Expected 30 Good, 90 Defects

Actual 44 Good, 76 Defects

Certainly the processing power of an added camera has a general effect, but manual testing and visual inspection showed the alternate angles picked up detections missed before with the vertical mount. This led to a more respectable %88.33 accuracy. It should also be noted that there were no false positives, as in tomatoes that were removed from the “Good Bucket” incorrectly.
The primary cause of missed defects in Phase 2 was splits that were close to the bottom of the tomatoes, where they were either completely hidden or obscured.

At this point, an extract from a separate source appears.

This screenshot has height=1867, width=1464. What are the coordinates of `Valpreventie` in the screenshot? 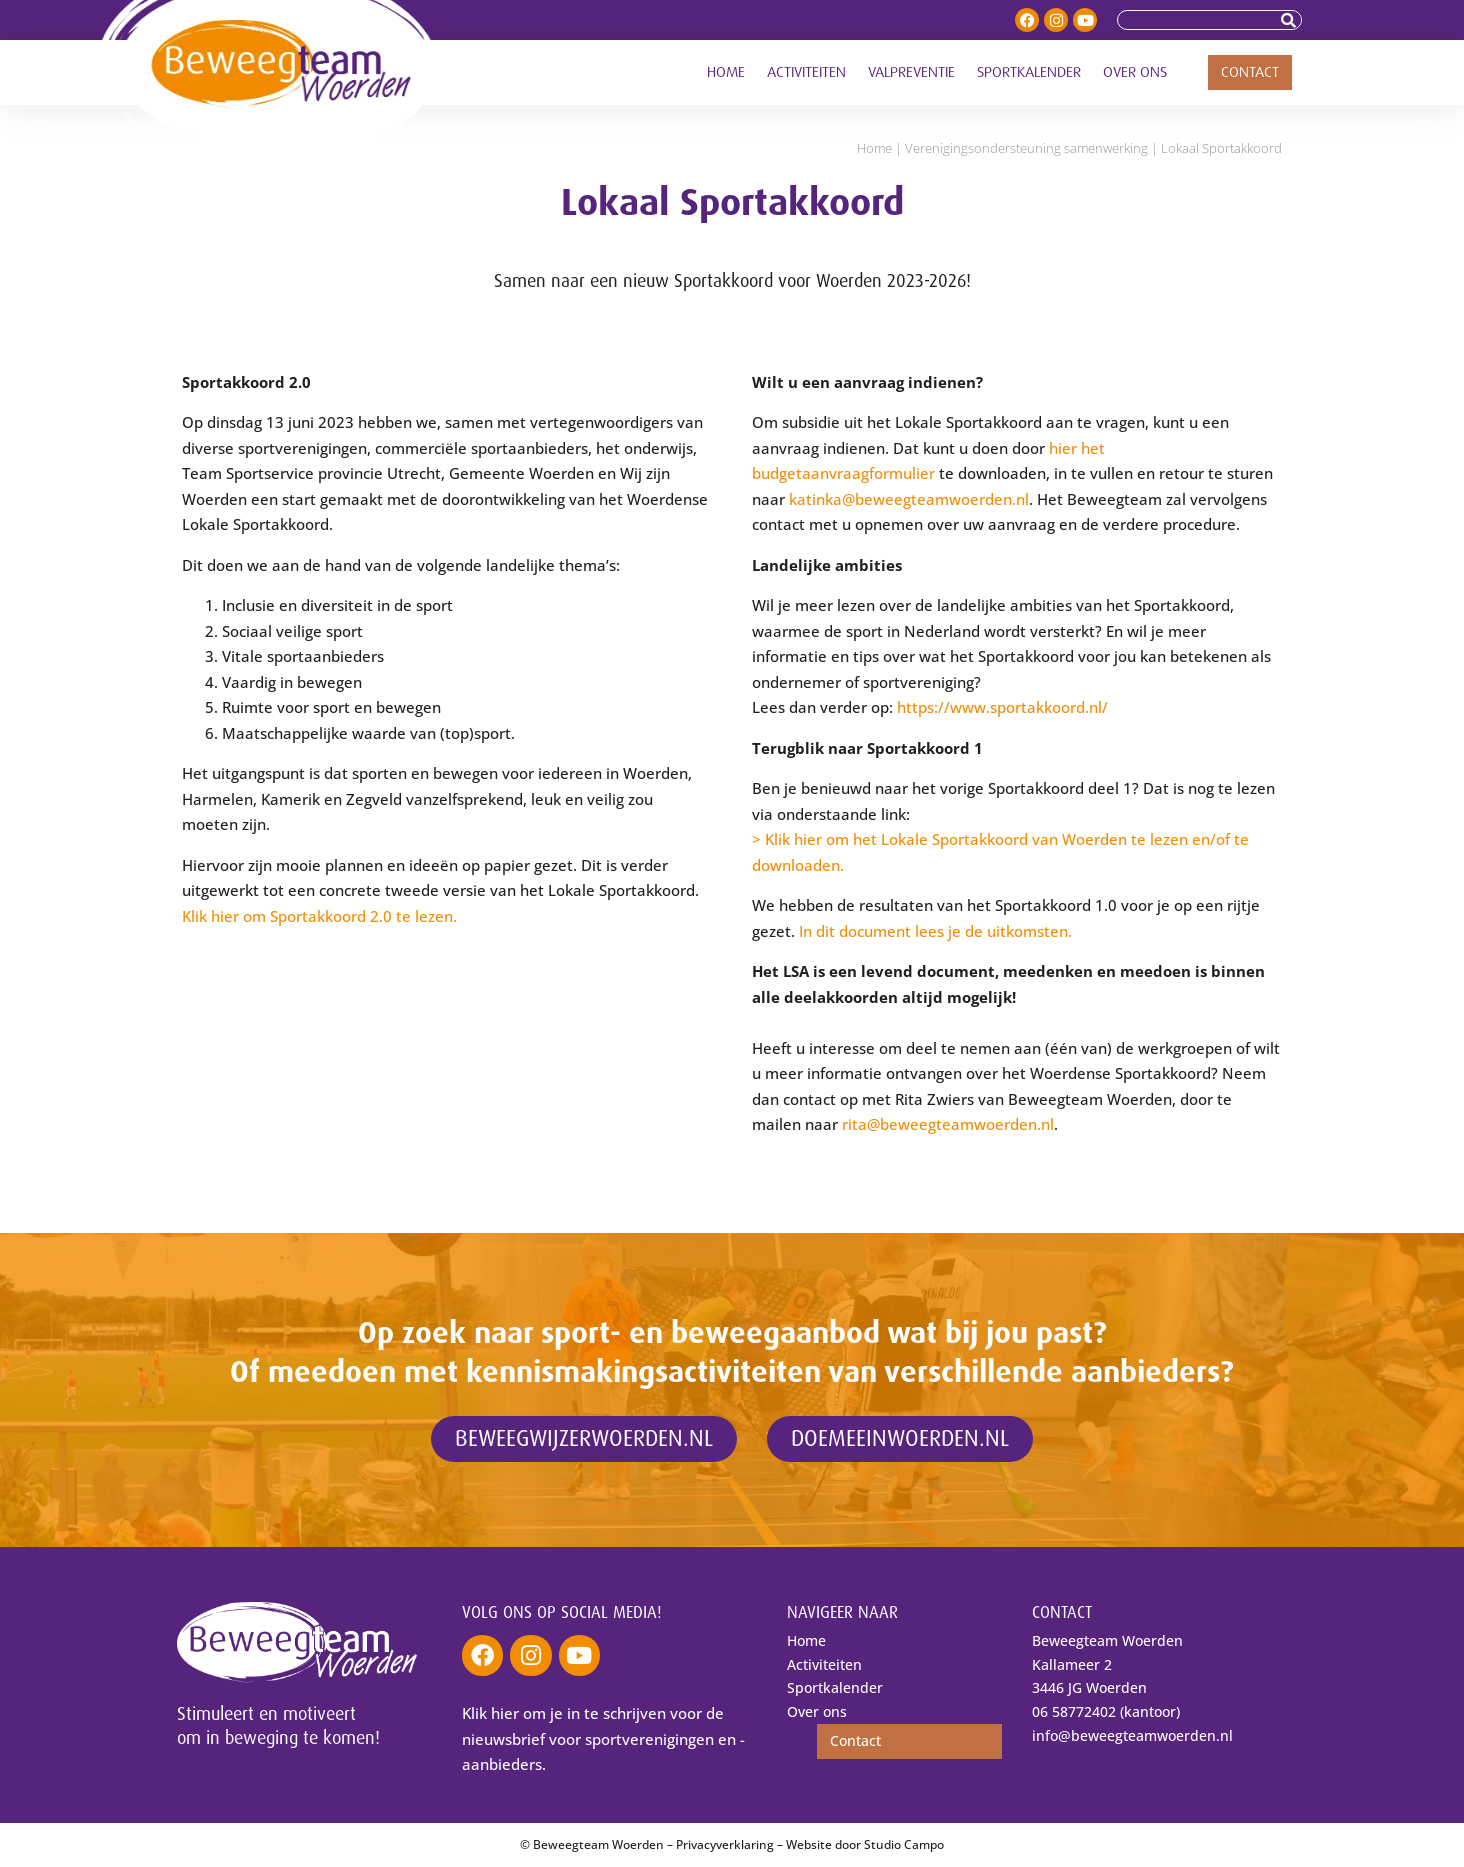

In a fleshed out industrial sorter, it would be better to transport the tomatoes on a special belt that held them in place and rotated or flipped them to expose their entire surface area to the cameras. To simulate this, the experiment was repeated, where tomatoes with defects that were not initially sorted into the defect bucket were flipped over, and sent down the belt again.

Expected 30 Good, 90 Defects

Actual 38 Good, 82 Defects

Here we can see that tomatoes not initially sorted were caught the second time when flipped to expose their other side. Altogether with previous changes we have achieved %93.33 accuracy with zero false positives.

Conclusion

The changes made in the result phases were concerned with camera placement and the mock mechanical filter system. Along the way CropDetect was flexible to adapt to each situation, exemplifying itself as a drop-in solution. This points to its extensibility for other crops and preparation for pilot deployment for growers and suppliers in the Pacific Northwest.

Biases

  • Accuracy is a function of configuring the model's confidence threshold. Lowering the confidence rating means the model will emit more predictions, possibly capturing more defects, but increasing the chance of false positives. In this experiment we opted for a %50 confidence threshold to optimize against false positives, but others might prefer to lower the rating and remove as many defects as possible at the expense of introducing false positives.
  • The tomatoes themselves were not selected with any criteria, but were sourced from a single supermarket at a single point in time, most likely not representing the real amount of variation you would see in a crop. More and varied training data would be necessary in a production environment.
  • While the plastic tomato bins had some packing paper for padding, the tomatoes were still falling 16” inches, potentially hitting a servo paddle, and landing on other tomatoes. While no new splits were added during testing, the existing ones expanded and swelled slightly, potentially making them easier to detect in later testing runs. Additional testing runs with fresh tomatoes should be done to confirm.